# Predict hiking times based on GPX tracks

We attempt to predict the walking times and durations for hikes based on GPX files using recurrent neural networks. Using personal GPX records as input, the outputs are personalized as well.

We use the `tf.keras` API, see [this guide](https://www.tensorflow.org/guide/keras) for details.

In [None]:
import pathlib

import matplotlib.pyplot as plt
import pandas as pd
import seaborn as sns

import tensorflow as tf
from tensorflow import keras
from tensorflow.keras import layers, models
import numpy as np
import h5py

import gpx_stats
import utils

print(tf.__version__)

### Load data

Load the dataset that was prepared by running the following command in a shell:

`run prepareData.py '~/GPX-Tracks' 'Wandern'`

In [None]:
train_dataset_file = 'hiking_data_training.hdf5'
test_dataset_file = 'hiking_data_test.hdf5'

Convert data to a pandas dataframe:

In [None]:
def read_hdf5_to_dict(file_name):
    hdf5_data = h5py.File(file_name, 'r')
    hdf5_data_dict = {}
    for name in gpx_stats.GpxSegmentStats.get_header():
        if name == 'Path':
            hdf5_data_dict[name] = [gpx_stats.PathFeature(data) for data in hdf5_data[name]]
        else:
            hdf5_data_dict[name] = hdf5_data[name][...]

    hdf5_data.close()
    return hdf5_data_dict

train_hdf5_data_dict = read_hdf5_to_dict(train_dataset_file)
test_hdf5_data_dict = read_hdf5_to_dict(test_dataset_file)

path_features_shape = train_hdf5_data_dict['Path'][0].shape
    
train_dataset = pd.DataFrame.from_dict(train_hdf5_data_dict)
test_dataset = pd.DataFrame.from_dict(test_hdf5_data_dict)

train_dataset.tail()

### Split features from labels

Separate the target value, or "label", from the features. This label is the value that we will train the model to predict.

In [None]:
data_columns = ["Path"]
label_columns = ['MovingTime']
train_labels_data = []
test_labels_data = []

train_data = train_dataset[data_columns]
train_labels = train_dataset[label_columns]

test_data = test_dataset[data_columns]
test_labels = test_dataset[label_columns]

train_paths_as_array = gpx_stats.convert_paths_to_array(train_data["Path"])
test_paths_as_array = gpx_stats.convert_paths_to_array(test_data["Path"])

Filter paths with `NaN` entries:

In [None]:
train_nan_mask = np.any(np.isnan(train_paths_as_array), axis=(1, 2))
test_nan_mask = np.any(np.isnan(test_paths_as_array), axis=(1, 2))

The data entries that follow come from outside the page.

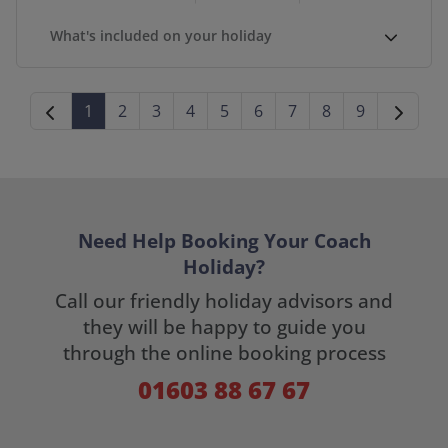
What's included on your holiday
1
2
3
4
5
6
7
8
9
Need Help Booking Your Coach
Holiday?
Call our friendly holiday advisors and
they will be happy to guide you
through the online booking process
01603 88 67 67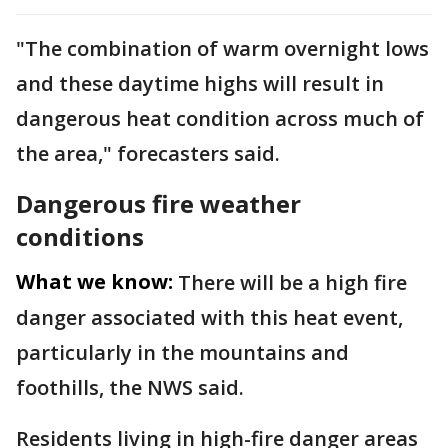
"The combination of warm overnight lows
and these daytime highs will result in
dangerous heat condition across much of
the area," forecasters said.
Dangerous fire weather
conditions
What we know:
There will be a high fire
danger associated with this heat event,
particularly in the mountains and
foothills, the NWS said.
Residents living in high-fire danger areas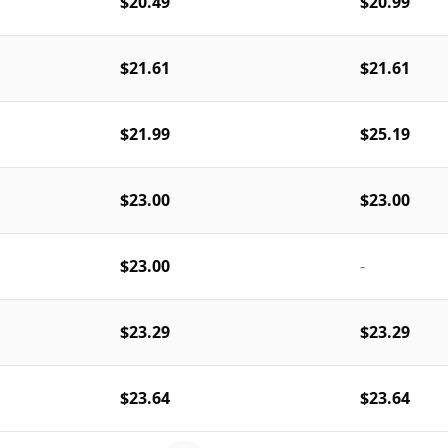
$20.49
$20.99
$21.61
$21.61
$21.99
$25.19
$23.00
$23.00
$23.00
-
$23.29
$23.29
$23.64
$23.64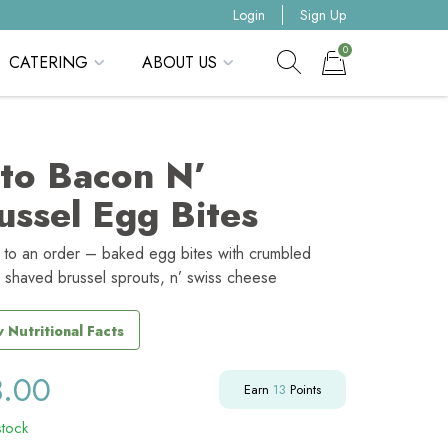
Login
Sign Up
0
CATERING
ABOUT US
Show search form
Items in cart
to Bacon N’
ussel Egg Bites
s to an order – baked egg bites with crumbled
 shaved brussel sprouts, n’ swiss cheese
 Nutritional Facts
3.00
Earn
13
Points
stock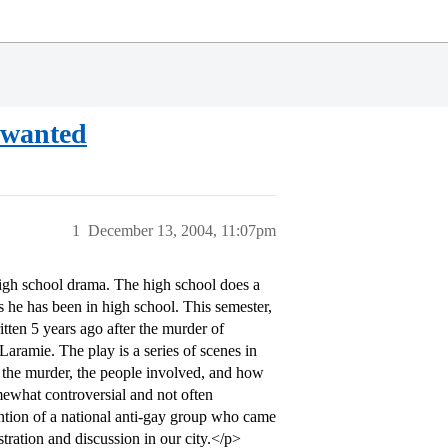
 wanted
1
December 13, 2004, 11:07pm
high school drama. The high school does a
s he has been in high school. This semester,
tten 5 years ago after the murder of
ramie. The play is a series of scenes in
o the murder, the people involved, and how
omewhat controversial and not often
tention of a national anti-gay group who came
stration and discussion in our city.</p>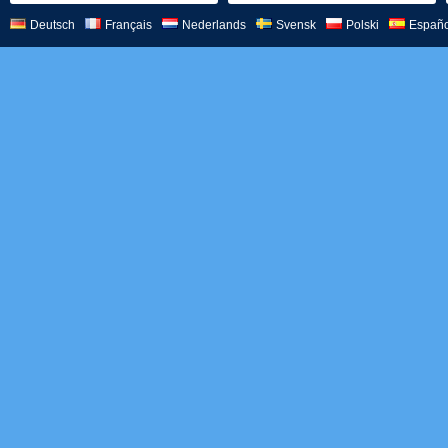
Deutsch
Français
Nederlands
Svensk
Polski
Españo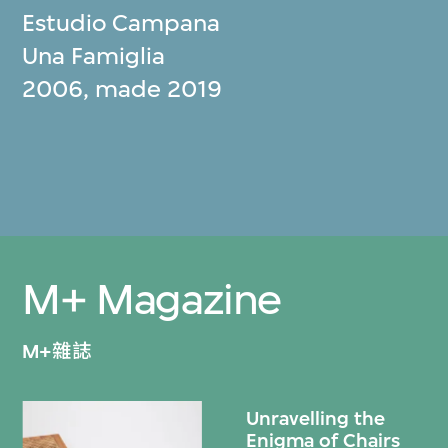
Estudio Campana
Una Famiglia
2006, made 2019
M+ Magazine
M+雜誌
Unravelling the
Enigma of Chairs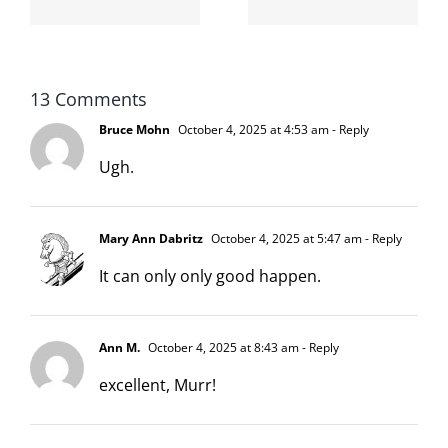
moronarchy
cat
13 Comments
Bruce Mohn
October 4, 2025 at 4:53 am
- Reply
Ugh.
Mary Ann Dabritz
October 4, 2025 at 5:47 am
- Reply
It can only only good happen.
Ann M.
October 4, 2025 at 8:43 am
- Reply
excellent, Murr!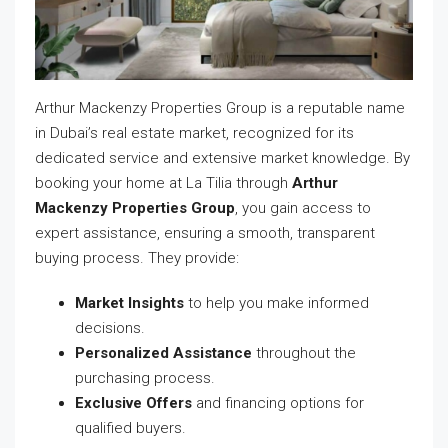
Arthur Mackenzy Properties Group is a reputable name
in Dubai’s real estate market, recognized for its
dedicated service and extensive market knowledge. By
booking your home at La Tilia through
Arthur
Mackenzy Properties Group
, you gain access to
expert assistance, ensuring a smooth, transparent
buying process. They provide:
Market Insights
to help you make informed
decisions.
Personalized Assistance
throughout the
purchasing process.
Exclusive Offers
and financing options for
qualified buyers.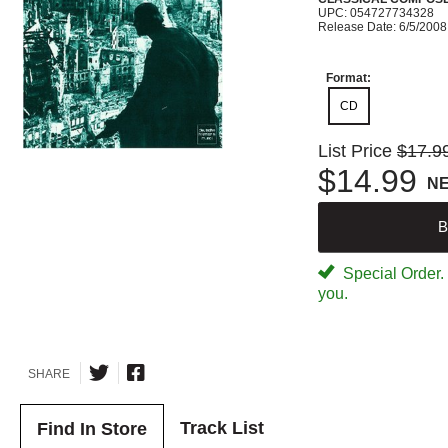
UPC: 054727734328
Release Date: 6/5/2008
Format:
CD
List Price
$17.9
$14.99
N
B
Special Order. W
you.
SHARE
Track List
Find In Store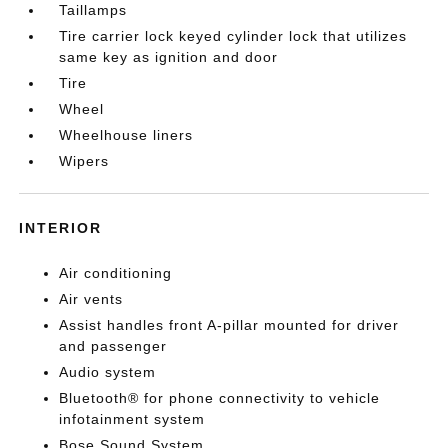
Taillamps
Tire carrier lock keyed cylinder lock that utilizes
same key as ignition and door
Tire
Wheel
Wheelhouse liners
Wipers
INTERIOR
Air conditioning
Air vents
Assist handles front A-pillar mounted for driver
and passenger
Audio system
Bluetooth® for phone connectivity to vehicle
infotainment system
Bose Sound System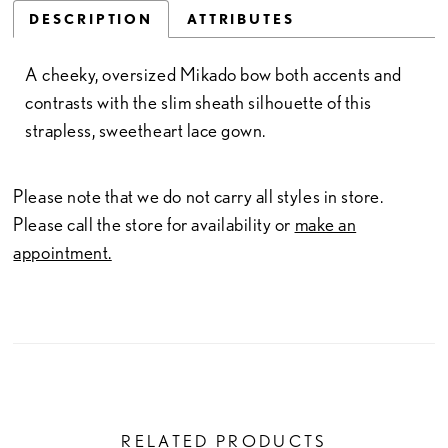
DESCRIPTION
ATTRIBUTES
A cheeky, oversized Mikado bow both accents and
contrasts with the slim sheath silhouette of this
strapless, sweetheart lace gown.
Please note that we do not carry all styles in store.
Please call the store for availability or
make an
appointment.
RELATED PRODUCTS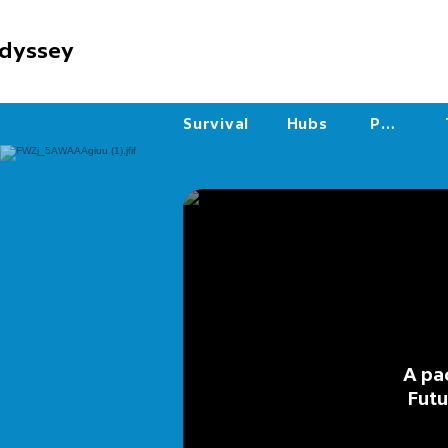
dyssey
Survival
Hubs
PVP
A pa
Futu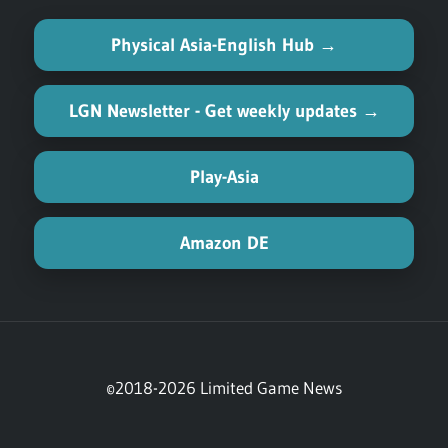
Physical Asia-English Hub →
LGN Newsletter - Get weekly updates →
Play-Asia
Amazon DE
©2018-2026 Limited Game News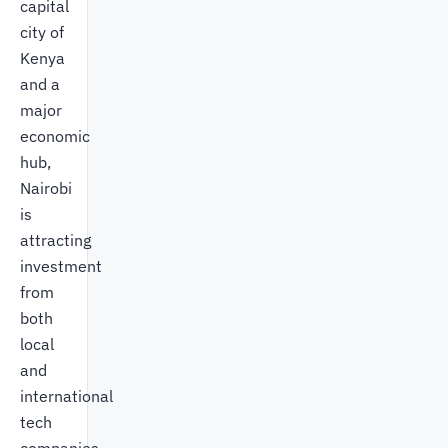
capital
city of
Kenya
and a
major
economic
hub,
Nairobi
is
attracting
investment
from
both
local
and
international
tech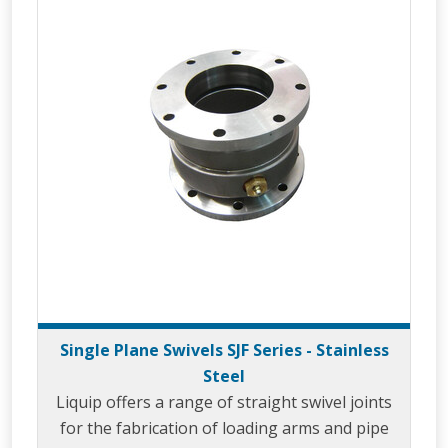
Single Plane Swivels SJF Series - Stainless
Steel
Liquip offers a range of straight swivel joints
for the fabrication of loading arms and pipe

train_paths_as_array = train_paths_as_array[~train_nan_mask]
train_labels = train_labels[~train_nan_mask]

test_paths_as_array = test_paths_as_array[~test_nan_mask]
test_labels = test_labels[~test_nan_mask]

## The model

### Build the model

Let's build our model. It consists of a few 1d convolutional layers, following by two LSTM layers and two dense layers. The 1d convolutional layers provide some preprocessing of the tracks and are numerially very cheap. As we only have few tracks available, reducing the number of parameters in the model helps to avoid overfitting. The last fully connected layer outputs duration, moving time and stopped time. The model building steps are wrapped in a function, `build_model`, for convencience.

In [None]:
learning_rate = 0.001
batch_size = 256

def build_model():
    path_inputs = layers.Input(shape=path_features_shape, name='PathInputs')
    conv1 = layers.Conv1D(filters=6, kernel_size=3, padding='same', activation=tf.nn.relu)(path_inputs)
    conv2 = layers.Conv1D(filters=12, kernel_size=3, padding='same', activation=tf.nn.relu)(conv1)
    bn1 = layers.BatchNormalization()(conv2)
    conv3 = layers.Conv1D(filters=24, kernel_size=3, padding='same', activation=tf.nn.relu)(bn1)
    conv4 = layers.Conv1D(filters=6, kernel_size=3, padding='same', activation=tf.nn.relu)(conv3)
    bn2 = layers.BatchNormalization()(conv4)
    
    lstm1 = layers.LSTM(16, return_sequences=True)(bn2)
    dropout = layers.Dropout(0.25)(lstm1)
    lstm2 = layers.LSTM(16, return_sequences=False)(dropout)
    dropout2 = layers.Dropout(0.25)(lstm2)
    dense1 = layers.Dense(32, activation=tf.nn.relu)(dropout2)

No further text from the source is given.